Beurling-type density criteria for system identification

TL;DR

This paper establishes a density criterion for identifying linear time-varying systems with delay-Doppler shifts, linking system identification to complex analysis and ensuring robust recovery under certain density conditions.

Contribution

It introduces a Beurling density condition for system identifiability without geometric discretization constraints, connecting it to Bargmann-Fock space interpolation.

Findings

Identifiability when density is less than 1/2

Density condition is necessary for certain classes of systems

Robust support and weight recovery with vanishing error

Abstract

This paper addresses the problem of identifying a linear time-varying (LTV) system characterized by a (possibly infinite) discrete set of delay-Doppler shifts without a lattice (or other geometry-discretizing) constraint on the support set.
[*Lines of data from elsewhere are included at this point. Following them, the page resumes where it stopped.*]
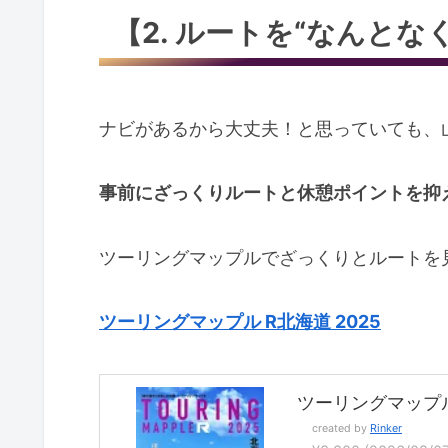
【2. ルートを“なんと
ナビがあるから大丈夫！と思っていても、
事前にざっくりルートと休憩ポイントを抑
ツーリングマップルでざっくりとルートを
ツーリングマップル R北海道 2025
ツーリングマップル R
created by
Rinker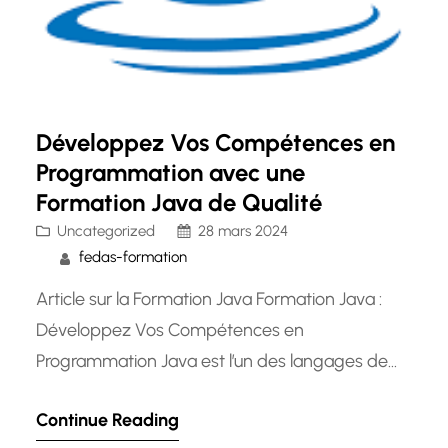
Développez Vos Compétences en
Programmation avec une
Formation Java de Qualité
Uncategorized
28 mars 2024
fedas-formation
Article sur la Formation Java Formation Java :
Développez Vos Compétences en
Programmation Java est l’un des langages de
programmation les plus populaires et les plus
Continue Reading
utilisés dans le monde de la technologie. Sa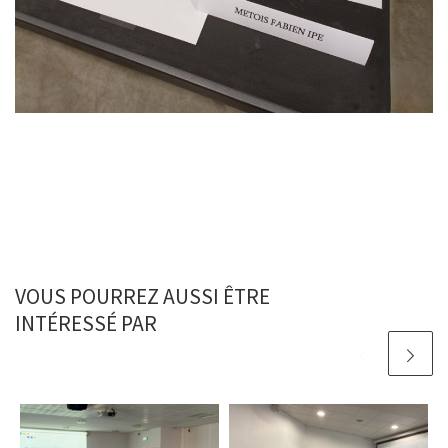
VOUS POURREZ AUSSI ÊTRE
INTÉRESSÉ PAR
Concretely, we show that a class of such LTV systems is identifiable whenever the upper uniform Beurling density of the delay-Doppler support sets, measured uniformly over the class, is strictly less than 1/2. The proof of this result reveals an interesting relation between LTV system identification and interpolation in the Bargmann-Fock space. Moreover, we show that this density condition is also necessary for classes of systems invariant under time-frequency shifts and closed under a natural topology on the support sets. We furthermore show that identifiability guarantees robust recovery of the delay-Doppler support set, as well as the weights of the individual delay-Doppler shifts, both in the sense of asymptotically vanishing reconstruction error for vanishing measurement error.